The dollar fell as yields fell, with the dollar index falling 0.65% on Wednesday as the battered euro and sterling gained ground.FRX
The dollar index was last trading at 100.44, down from a near two-year high of 101.03 the previous day.
The dollar rose 0.38 percent against the yen to 128.3 in early Thursday trading, as the yen’s recovery on Wednesday – its first session of gains against the dollar in nearly two weeks-proved fleeting.
The yen has been harmed as the Bank of Japan has kept yields low while rates in the United States have risen.
Sanjaya Panth, deputy director of the International Monetary Fund’s Asia and Pacific Department, told Reuters late Wednesday that Japan did not need to alter its course.
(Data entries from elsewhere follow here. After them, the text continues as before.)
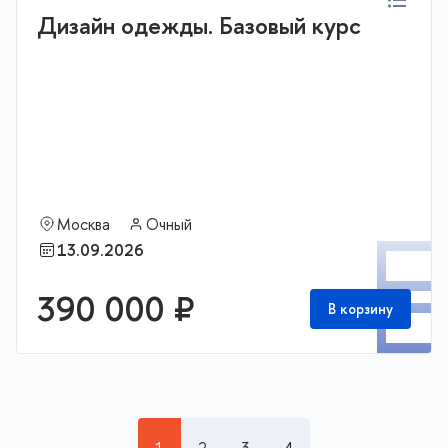
Дизайн одежды. Базовый курс
Москва
Очный
П
13.09.2026
390 000 ₽
В корзину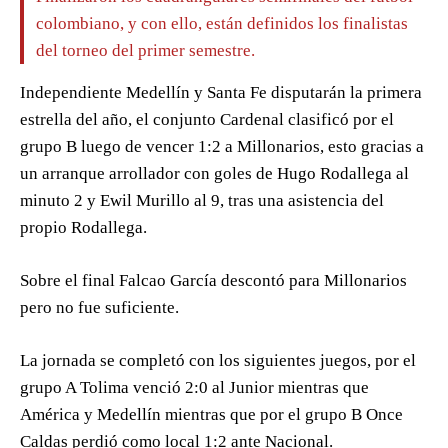
colombiano, y con ello, están definidos los finalistas
del torneo del primer semestre.
Independiente Medellín y Santa Fe disputarán la primera
estrella del año, el conjunto Cardenal clasificó por el
grupo B luego de vencer 1:2 a Millonarios, esto gracias a
un arranque arrollador con goles de Hugo Rodallega al
minuto 2 y Ewil Murillo al 9, tras una asistencia del
propio Rodallega.
Sobre el final Falcao García descontó para Millonarios
pero no fue suficiente.
La jornada se completó con los siguientes juegos, por el
grupo A Tolima venció 2:0 al Junior mientras que
América y Medellín mientras que por el grupo B Once
Caldas perdió como local 1:2 ante Nacional.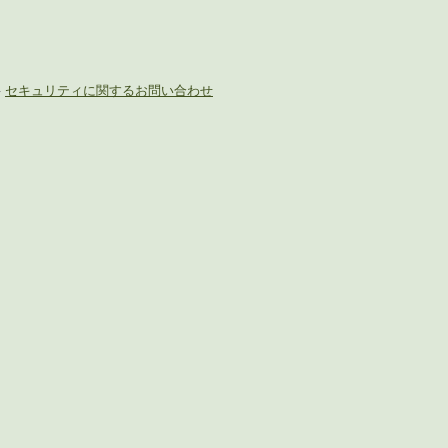
-
セキュリティに関するお問い合わせ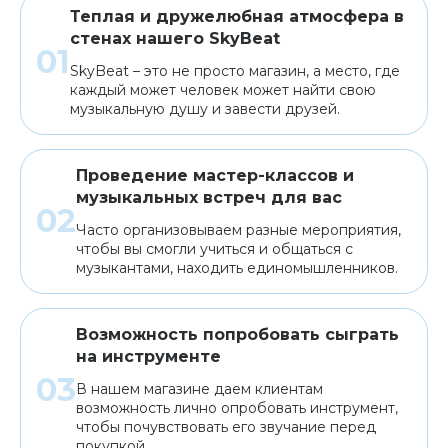
Теплая и дружелюбная атмосфера в
стенах нашего SkyBeat
SkyBeat – это не просто магазин, а место, где
каждый может человек может найти свою
музыкальную душу и завести друзей.
Проведение мастер-классов и
музыкальных встреч для вас
Часто организовываем разные мероприятия,
чтобы вы смогли учиться и общаться с
музыкантами, находить единомышленников.
Возможность попробовать сыграть
на инструменте
В нашем магазине даем клиентам
возможность лично опробовать инструмент,
чтобы почувствовать его звучание перед
покупкой.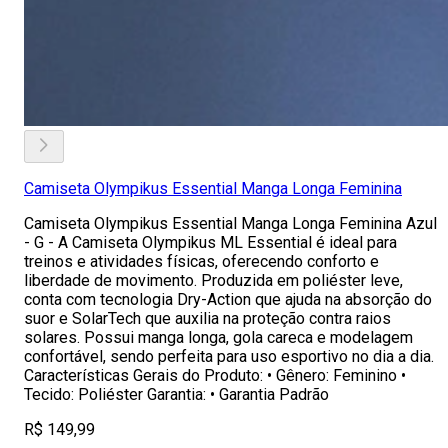
Camiseta Olympikus Essential Manga Longa Feminina
Camiseta Olympikus Essential Manga Longa Feminina Azul
- G - A Camiseta Olympikus ML Essential é ideal para
treinos e atividades físicas, oferecendo conforto e
liberdade de movimento. Produzida em poliéster leve,
conta com tecnologia Dry-Action que ajuda na absorção do
suor e SolarTech que auxilia na proteção contra raios
solares. Possui manga longa, gola careca e modelagem
confortável, sendo perfeita para uso esportivo no dia a dia.
Características Gerais do Produto: • Gênero: Feminino •
Tecido: Poliéster Garantia: • Garantia Padrão
R$ 149,99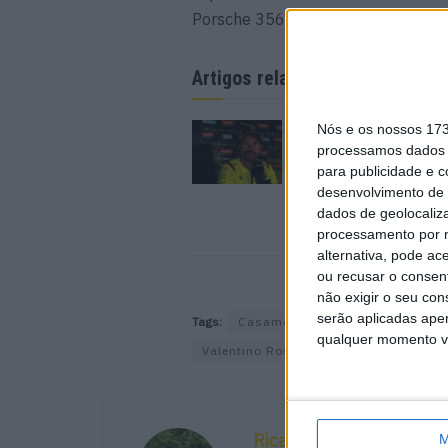
Porsche 356 prateado.
Artigos relacionados
WSBK: Morbidelli re
Nós e os nossos 17
rumores que o colo
processamos dados p
Ducati oficial
para publicidade e 
7 AGOSTO, 2026
desenvolvimento de 
dados de geolocaliza
processamento por n
alternativa, pode ac
ou recusar o consen
não exigir o seu co
serão aplicadas apen
Tags:
Casamento de Pecco Bagnaia
qualquer momento vol
Valentino Rossi
Ricardo Ferreira
M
“The yen’s recent declines are due to fundamentals and present no reason for Japan to alter its economic policies, including its central bank’s ultra-low interest rates,” Panth said.
After a mixed few days, oil prices rose again in early trade on Thursday, with Brent crude futures up 0.67 percent to $107.48 a barrel and US crude up 0.54 percent.
Investors are weighing potential supply disruptions against demand prospects, according to ANZ analysts.
The IMF’s downgrade of global growth as a result of the Ukrainian crisis casts doubt on oil demand prospects… On the other hand, Europe is under increasing pressure to sanction Russian oil. “
The spot price of gold fell 0.14 percent to $1,954.7 per ounce.